HOW TO COMPLETE THIS TASK => Exact copies of all the records are to be printed.

Transcribed page contents =>
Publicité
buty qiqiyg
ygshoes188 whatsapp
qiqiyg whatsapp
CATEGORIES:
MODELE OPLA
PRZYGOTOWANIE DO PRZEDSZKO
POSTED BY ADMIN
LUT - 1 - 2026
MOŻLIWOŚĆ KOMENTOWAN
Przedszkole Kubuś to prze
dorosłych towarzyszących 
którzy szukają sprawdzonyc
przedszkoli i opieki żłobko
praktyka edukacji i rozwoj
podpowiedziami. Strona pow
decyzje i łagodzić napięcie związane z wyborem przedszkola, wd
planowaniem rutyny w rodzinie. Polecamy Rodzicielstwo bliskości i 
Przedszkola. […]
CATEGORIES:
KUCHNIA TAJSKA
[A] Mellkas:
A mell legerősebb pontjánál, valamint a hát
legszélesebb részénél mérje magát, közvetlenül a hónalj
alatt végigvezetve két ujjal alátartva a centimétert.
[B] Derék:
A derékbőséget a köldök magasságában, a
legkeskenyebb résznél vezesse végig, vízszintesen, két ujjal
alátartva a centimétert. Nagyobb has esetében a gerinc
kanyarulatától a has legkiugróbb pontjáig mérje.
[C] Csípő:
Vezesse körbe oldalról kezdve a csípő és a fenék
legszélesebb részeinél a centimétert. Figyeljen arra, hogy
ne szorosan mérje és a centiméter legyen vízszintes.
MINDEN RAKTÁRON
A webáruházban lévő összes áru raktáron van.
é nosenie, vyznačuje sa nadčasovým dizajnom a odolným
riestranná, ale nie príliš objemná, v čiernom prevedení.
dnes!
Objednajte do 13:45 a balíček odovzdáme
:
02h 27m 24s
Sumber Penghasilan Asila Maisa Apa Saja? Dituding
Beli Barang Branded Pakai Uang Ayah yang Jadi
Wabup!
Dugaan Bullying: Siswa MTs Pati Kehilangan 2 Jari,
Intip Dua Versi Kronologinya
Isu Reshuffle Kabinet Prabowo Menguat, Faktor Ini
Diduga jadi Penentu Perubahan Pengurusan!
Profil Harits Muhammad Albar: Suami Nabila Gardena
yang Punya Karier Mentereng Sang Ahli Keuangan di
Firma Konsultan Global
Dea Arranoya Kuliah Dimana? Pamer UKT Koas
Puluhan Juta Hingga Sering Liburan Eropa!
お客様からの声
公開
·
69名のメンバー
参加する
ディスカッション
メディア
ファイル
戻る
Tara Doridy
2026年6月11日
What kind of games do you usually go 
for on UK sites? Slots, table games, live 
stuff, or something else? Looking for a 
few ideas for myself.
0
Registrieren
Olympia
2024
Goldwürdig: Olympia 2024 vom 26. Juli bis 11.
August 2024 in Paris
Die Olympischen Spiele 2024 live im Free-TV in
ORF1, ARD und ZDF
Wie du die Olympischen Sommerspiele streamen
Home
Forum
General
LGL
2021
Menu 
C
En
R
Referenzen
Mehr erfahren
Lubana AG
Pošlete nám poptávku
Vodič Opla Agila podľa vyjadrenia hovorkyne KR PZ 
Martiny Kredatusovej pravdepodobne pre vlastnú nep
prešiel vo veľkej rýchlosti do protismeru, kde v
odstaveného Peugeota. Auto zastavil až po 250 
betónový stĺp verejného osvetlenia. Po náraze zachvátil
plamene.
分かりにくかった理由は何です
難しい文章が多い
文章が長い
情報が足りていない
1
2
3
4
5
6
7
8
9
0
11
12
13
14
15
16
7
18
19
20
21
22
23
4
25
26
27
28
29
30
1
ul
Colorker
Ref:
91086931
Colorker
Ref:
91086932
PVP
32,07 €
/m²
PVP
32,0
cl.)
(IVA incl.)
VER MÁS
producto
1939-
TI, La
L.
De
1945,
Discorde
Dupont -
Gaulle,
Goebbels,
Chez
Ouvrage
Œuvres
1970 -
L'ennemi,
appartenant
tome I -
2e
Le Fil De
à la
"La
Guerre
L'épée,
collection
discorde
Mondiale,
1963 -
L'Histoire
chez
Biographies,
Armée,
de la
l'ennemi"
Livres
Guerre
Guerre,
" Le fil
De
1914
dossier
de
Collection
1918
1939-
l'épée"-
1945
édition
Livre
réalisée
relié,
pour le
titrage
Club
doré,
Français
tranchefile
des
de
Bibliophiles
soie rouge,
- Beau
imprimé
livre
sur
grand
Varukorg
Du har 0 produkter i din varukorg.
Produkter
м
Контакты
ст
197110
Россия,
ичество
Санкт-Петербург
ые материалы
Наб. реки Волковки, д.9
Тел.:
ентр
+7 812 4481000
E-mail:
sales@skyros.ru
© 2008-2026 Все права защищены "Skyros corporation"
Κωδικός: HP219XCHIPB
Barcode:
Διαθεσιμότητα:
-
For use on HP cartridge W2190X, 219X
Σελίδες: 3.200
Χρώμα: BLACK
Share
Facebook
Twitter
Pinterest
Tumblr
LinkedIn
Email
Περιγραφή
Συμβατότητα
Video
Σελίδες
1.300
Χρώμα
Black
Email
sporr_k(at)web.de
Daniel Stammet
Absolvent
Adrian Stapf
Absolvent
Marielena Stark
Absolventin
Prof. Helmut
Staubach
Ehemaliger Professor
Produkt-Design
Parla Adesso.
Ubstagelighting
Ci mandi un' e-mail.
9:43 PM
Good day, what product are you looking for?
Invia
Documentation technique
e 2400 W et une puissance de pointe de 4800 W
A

REPLY TO THE TASK =>
Publicité
buty qiqiyg
ygshoes188 whatsapp
qiqiyg whatsapp
CATEGORIES:
MODELE OPLA
PRZYGOTOWANIE DO PRZEDSZKO
POSTED BY ADMIN
LUT - 1 - 2026
MOŻLIWOŚĆ KOMENTOWAN
Przedszkole Kubuś to prze
dorosłych towarzyszących 
którzy szukają sprawdzonyc
przedszkoli i opieki żłobko
praktyka edukacji i rozwoj
podpowiedziami. Strona pow
decyzje i łagodzić napięcie związane z wyborem przedszkola, wd
planowaniem rutyny w rodzinie. Polecamy Rodzicielstwo bliskości i 
Przedszkola. […]
CATEGORIES:
KUCHNIA TAJSKA
[A] Mellkas:
A mell legerősebb pontjánál, valamint a hát
legszélesebb részénél mérje magát, közvetlenül a hónalj
alatt végigvezetve két ujjal alátartva a centimétert.
[B] Derék:
A derékbőséget a köldök magasságában, a
legkeskenyebb résznél vezesse végig, vízszintesen, két ujjal
alátartva a centimétert. Nagyobb has esetében a gerinc
kanyarulatától a has legkiugróbb pontjáig mérje.
[C] Csípő:
Vezesse körbe oldalról kezdve a csípő és a fenék
legszélesebb részeinél a centimétert. Figyeljen arra, hogy
ne szorosan mérje és a centiméter legyen vízszintes.
MINDEN RAKTÁRON
A webáruházban lévő összes áru raktáron van.
é nosenie, vyznačuje sa nadčasovým dizajnom a odolným
riestranná, ale nie príliš objemná, v čiernom prevedení.
dnes!
Objednajte do 13:45 a balíček odovzdáme
:
02h 27m 24s
Sumber Penghasilan Asila Maisa Apa Saja? Dituding
Beli Barang Branded Pakai Uang Ayah yang Jadi
Wabup!
Dugaan Bullying: Siswa MTs Pati Kehilangan 2 Jari,
Intip Dua Versi Kronologinya
Isu Reshuffle Kabinet Prabowo Menguat, Faktor Ini
Diduga jadi Penentu Perubahan Pengurusan!
Profil Harits Muhammad Albar: Suami Nabila Gardena
yang Punya Karier Mentereng Sang Ahli Keuangan di
Firma Konsultan Global
Dea Arranoya Kuliah Dimana? Pamer UKT Koas
Puluhan Juta Hingga Sering Liburan Eropa!
お客様からの声
公開
·
69名のメンバー
参加する
ディスカッション
メディア
ファイル
戻る
Tara Doridy
2026年6月11日
What kind of games do you usually go 
for on UK sites? Slots, table games, live 
stuff, or something else? Looking for a 
few ideas for myself.
0
Registrieren
Olympia
2024
Goldwürdig: Olympia 2024 vom 26. Juli bis 11.
August 2024 in Paris
Die Olympischen Spiele 2024 live im Free-TV in
ORF1, ARD und ZDF
Wie du die Olympischen Sommerspiele streamen
Home
Forum
General
LGL
2021
Menu 
C
En
R
Referenzen
Mehr erfahren
Lubana AG
Pošlete nám poptávku
Vodič Opla Agila podľa vyjadrenia hovorkyne KR PZ 
Martiny Kredatusovej pravdepodobne pre vlastnú nep
prešiel vo veľkej rýchlosti do protismeru, kde v
odstaveného Peugeota. Auto zastavil až po 250 
betónový stĺp verejného osvetlenia. Po náraze zachvátil
plamene.
分かりにくかった理由は何です
難しい文章が多い
文章が長い
情報が足りていない
1
2
3
4
5
6
7
8
9
0
11
12
13
14
15
16
7
18
19
20
21
22
23
4
25
26
27
28
29
30
1
ul
Colorker
Ref:
91086931
Colorker
Ref:
91086932
PVP
32,07 €
/m²
PVP
32,0
cl.)
(IVA incl.)
VER MÁS
producto
1939-
TI, La
L.
De
1945,
Discorde
Dupont -
Gaulle,
Goebbels,
Chez
Ouvrage
Œuvres
1970 -
L'ennemi,
appartenant
tome I -
2e
Le Fil De
à la
"La
Guerre
L'épée,
collection
discorde
Mondiale,
1963 -
L'Histoire
chez
Biographies,
Armée,
de la
l'ennemi"
Livres
Guerre
Guerre,
" Le fil
De
1914
dossier
de
Collection
1918
1939-
l'épée"-
1945
édition
Livre
réalisée
relié,
pour le
titrage
Club
doré,
Français
tranchefile
des
de
Bibliophiles
soie rouge,
- Beau
imprimé
livre
sur
grand
Varukorg
Du har 0 produkter i din varukorg.
Produkter
м
Контакты
ст
197110
Россия,
ичество
Санкт-Петербург
ые материалы
Наб. реки Волковки, д.9
Тел.:
ентр
+7 812 4481000
E-mail:
sales@skyros.ru
© 2008-2026 Все права защищены "Skyros corporation"
Κωδικός: HP219XCHIPB
Barcode:
Διαθεσιμότητα:
-
For use on HP cartridge W2190X, 219X
Σελίδες: 3.200
Χρώμα: BLACK
Share
Facebook
Twitter
Pinterest
Tumblr
LinkedIn
Email
Περιγραφή
Συμβατότητα
Video
Σελίδες
1.300
Χρώμα
Black
Email
sporr_k(at)web.de
Daniel Stammet
Absolvent
Adrian Stapf
Absolvent
Marielena Stark
Absolventin
Prof. Helmut
Staubach
Ehemaliger Professor
Produkt-Design
Parla Adesso.
Ubstagelighting
Ci mandi un' e-mail.
9:43 PM
Good day, what product are you looking for?
Invia
Documentation technique
e 2400 W et une puissance de pointe de 4800 W
A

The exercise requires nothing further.